For the 16-bit hardware multiplier version, we follow a slightly different approach. As we cannot store the full number 121666 in the input register of the hardware multiplier, we proceed as follows: To compute \(h=f \cdot 121666 \mod 2^{256}-38\) we store the value 56130 in the hardware-multiplier register MAC. We then compute each \(h_i\) as \(h_i = f_i \cdot 56130 + f_{i-1}\) for \(i \in [1 \dots 15]\) such that we add the \((i-1)\)th input coefficient to the multiplier’s result registers RESLO and RESHI. This step takes care of the multiplication with \(1 \cdot 2^{16}\) for the \((i-1)\)th input coefficient. We further load the ith input coefficient to the register OP2, thus executing the multiply-and-accumulate instruction to compute the ith coefficient of the result. Special care has to be taken with the coefficient \(h_0\), where \(h_0 = f_0 \cdot 56130 + 38 \cdot f_{15}\). The method executes in 512 cycles including function call and reduction overhead.
The reduction of a double-sized array modulo \(2^{256}-38\) is implemented in a similar fashion. We store the value 38 in the MAC-register of the hardware multiplier. We then add the ith coefficient of the double-sized input to the result registers of the hardware multiplier and load the \((i+16)\)th coefficient to the OP2-register. In the 32-bit version of this reduction implementation the only difference is that two consecutive coefficients can be processed in each iteration, i.e. the ith and \((i+1)\)th coefficients are added to the result registers and and the \((i+16)\)th and \((i+17)\)th coefficient are loaded to the OP2-registers.

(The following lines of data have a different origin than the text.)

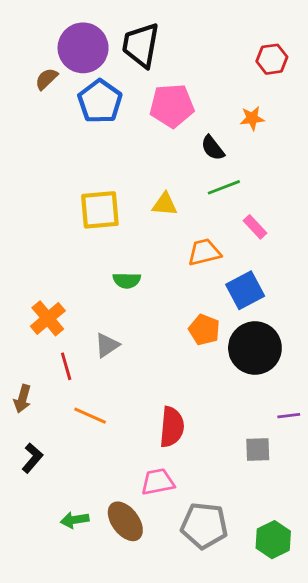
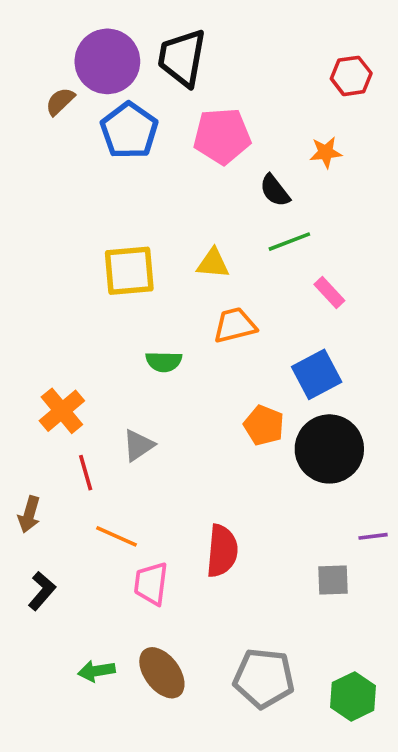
orange trapezoid: (204, 252) -> (235, 325), moved
pink trapezoid: (158, 482) -> (151, 584), moved, turned -72

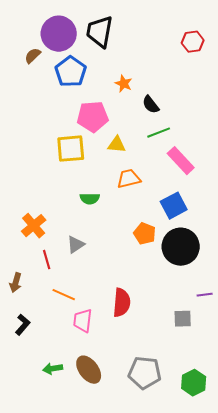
pink pentagon: (222, 136) -> (93, 117), moved
orange star: (326, 152) -> (124, 84), moved, turned 30
pink rectangle: (329, 292) -> (181, 161), size x1.6

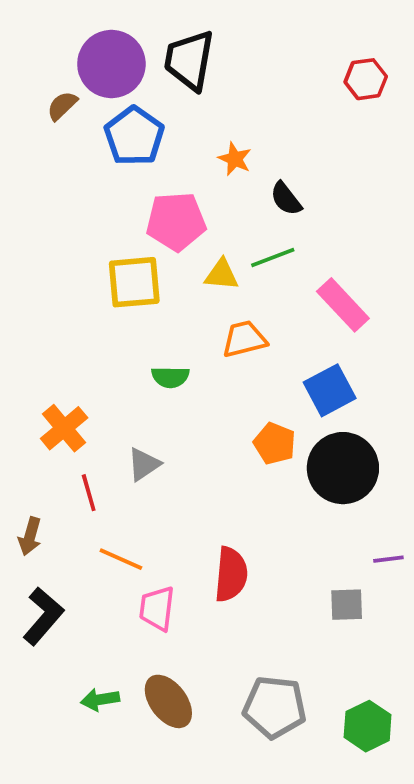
green line: (159, 133) -> (273, 257), moved
black L-shape: (23, 325) -> (43, 616), size x1.4

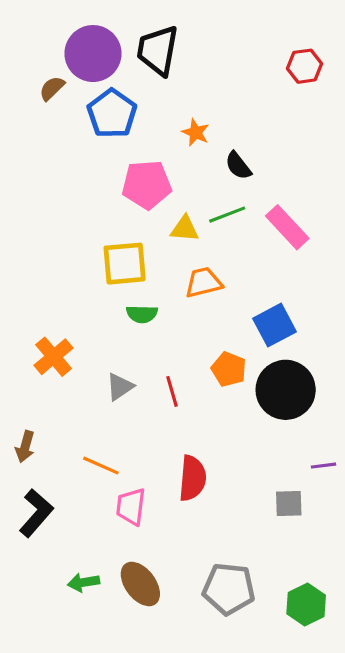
yellow square: (134, 282) -> (125, 264), moved
pink rectangle: (343, 305) -> (287, 227), moved
red line: (89, 493) -> (172, 391), moved

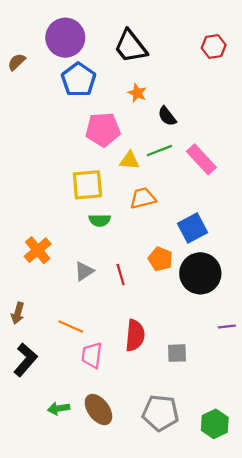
black trapezoid: (158, 50) -> (131, 46), moved, turned -48
brown semicircle: (52, 88) -> (17, 62), moved
gray square: (289, 503) -> (177, 353), moved

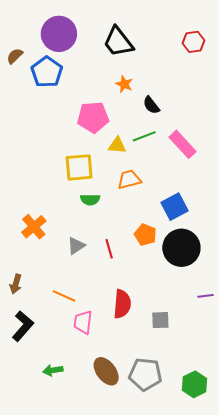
blue pentagon: (79, 80) -> (47, 72), moved
brown ellipse: (98, 410) -> (106, 371), moved

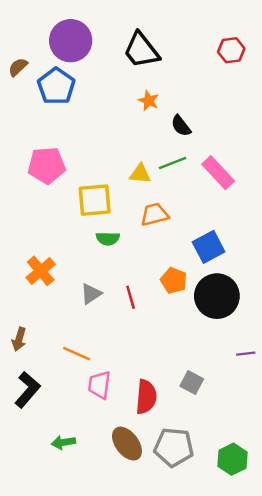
pink pentagon: (93, 117) -> (47, 165), moved
red semicircle: (122, 304) -> (146, 397), moved
gray square: (160, 320) -> (192, 382), turned 30

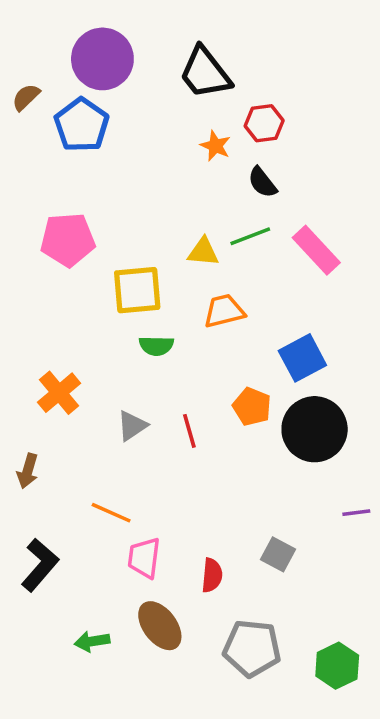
red hexagon: (231, 50) -> (264, 123), moved
brown arrow: (19, 339) -> (28, 471), moved
red semicircle: (146, 397) -> (212, 575), size x0.7
brown ellipse: (127, 444) -> (160, 626), moved

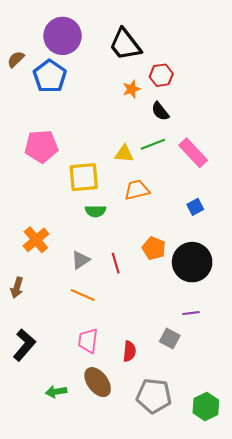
orange star: (215, 146) -> (132, 89), turned 30
blue square: (302, 358) -> (195, 207), moved, size x0.6
orange line: (111, 513) -> (83, 295), moved
purple line: (356, 513) -> (191, 313), moved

The modular addition \(h=f+g \mod 2^{256}-38\), which executes in 186 cycles on the MSP430, first adds the two most significant words of f and g. It then extracts the carry and the most significant bit of this result and multiplies those with 19. This is added to the least significant word of f. All other coefficients of f and g are added with carry to each other. The carry resulting from the addition of the second most significant words of f and g is added to the sum that was computed first.
For the computation of \(h=f-g\), we first subtract g with borrow from f. If the result of the subtraction of the most significant words produces a negative result, the carry flag is cleared, while, if it produces a positive result the carry flag is set. We add this carry flag to a register tmp that was set to 0xffff before, resulting in the contents of tmp to be 0xffff in case of a negative result and 0 in case of a positive result of the subtraction. We AND tmp with 38, subtract this from the lowest resulting coefficient and ripple the borrow through. Again a possible resulting negative result of this procedure is reduced using the same method, minus the rippling of the borrow. This modular subtraction executes in the same time as the modular addition, i.e. in 199 cycles including function-call overhead.